A library for building FPGA projects using SpinalHDL, Rust (with Embassy), and FuseSoC.

Overview

Spiny has three main components:

1. SpinalHDL library

  • VexRiscv CPU profiles for running embedded Rust
  • Customizable peripherals with auto-generated Rust boilerplate (and documentation)
  • Automated mapping and wiring for peripheral bus and interrupts
  • Output system view description (SVD) file
  • Generate linker script for SoC memory layout

2. FuseSoC generators

  • Automatically generate peripheral access crate (PAC) for Rust from SVD file
  • Include Rust firmware build in FuseSoC dependency tree

3. Hardware abstraction layer for Embassy (coming soon)

Quick Start

# Clone the repository
git clone https://github.com/craigjb/spiny.git
cd spiny

# Build firmware and simulate example.

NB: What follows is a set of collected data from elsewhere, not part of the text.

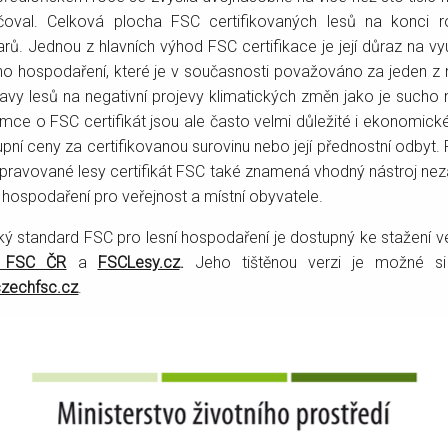
čoval. Celková plocha FSC certifikovaných lesů na konci r
rů. Jednou z hlavních výhod FSC certifikace je její důraz na vyu
ího hospodaření, které je v současnosti považováno za jeden z 
avy lesů na negativní projevy klimatických změn jako je sucho
mce o FSC certifikát jsou ale často velmi důležité i ekonomické
upní ceny za certifikovanou surovinu nebo její přednostní odbyt
 spravované lesy certifikát FSC také znamená vhodný nástroj nezá
o hospodaření pro veřejnost a místní obyvatele.
ý standard FSC pro lesní hospodaření je dostupný ke stažení 
 FSC ČR
a
FSCLesy.cz
.
Jeho tištěnou verzi je možné s
zechfsc.cz
.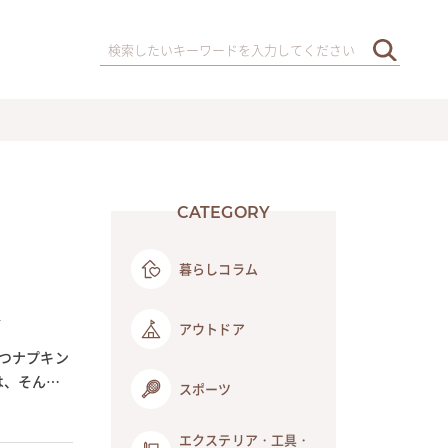
CATEGORY
暮らしコラム
介
アウトドア
つナプキン
は、そんな
スポーツ
エクステリア・工具・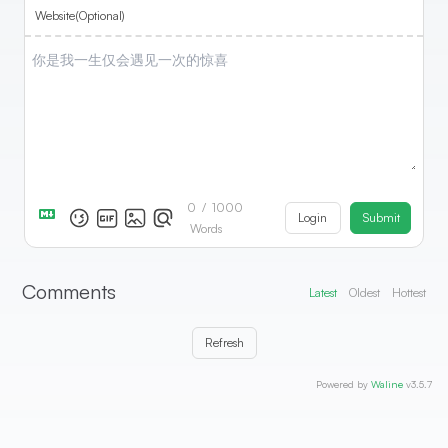
Website(Optional)
0
/
1000
Login
Submit
Words
Comments
Latest
Oldest
Hottest
Refresh
Powered by
Waline
v3.5.7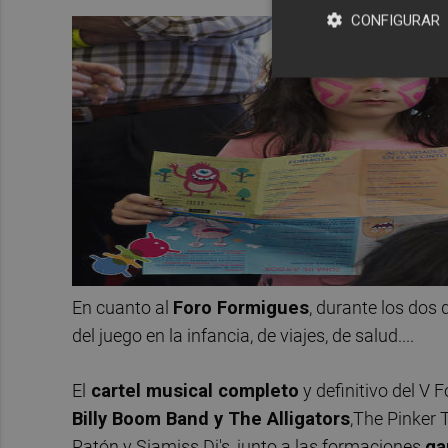
CONFIGURAR
En cuanto al
Foro Formigues
, durante los dos
del juego en la infancia, de viajes, de salud....
El
cartel musical completo
y definitivo del V F
Billy Boom Band y The Alligators
,The Pinker 
Ratón y Siamiss Dj's, junto a las formaciones
ga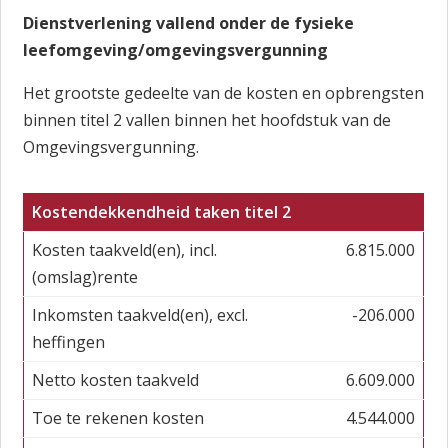
Dienstverlening vallend onder de fysieke
leefomgeving/omgevingsvergunning
Het grootste gedeelte van de kosten en opbrengsten
binnen titel 2 vallen binnen het hoofdstuk van de
Omgevingsvergunning.
Kostendekkendheid taken titel 2
Kosten taakveld(en), incl.
6.815.000
(omslag)rente
Inkomsten taakveld(en), excl.
-206.000
heffingen
Netto kosten taakveld
6.609.000
Toe te rekenen kosten
4.544.000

Run from spiny's root directory.
fusesoc run --target=sim blinky

# Build example for FPGA (Digilent Nexys A7-100T board)
fusesoc run --build --target=nexys_a7_100t blinky

See examples/blinky for detailed build instructions and expected behavior.

Prerequisites

Required Tools

  • Scala Build Tool (sbt) - for SpinalHDL compilation

    # Install via SDKMAN (recommended)
    curl -s "https://get.sdkman.io" | bash
    sdk install sbt

    Or see: https://www.scala-sbt.org/download.html

  • FuseSoC - build system and package management for digital hardware

    pip3 install fusesoc

    See: https://fusesoc.readthedocs.io

  • Rust & Cargo - for firmware development

    curl --proto '=https' --tlsv1.2 -sSf https://sh.rustup.rs | sh
    
    # For example SoC
    rustup target add riscv32i-unknown-none-elf

    See: https://rustup.rs For supported RISC-V extensions and targets, see these Rust docs

Optional Tools

Installation

Using the SpinalHDL Library

To use Spiny's SpinalHDL library in your own project, add it as a dependency in your build.sbt:

lazy val spiny = RootProject(uri("https://github.com/craigjb/spiny.git"))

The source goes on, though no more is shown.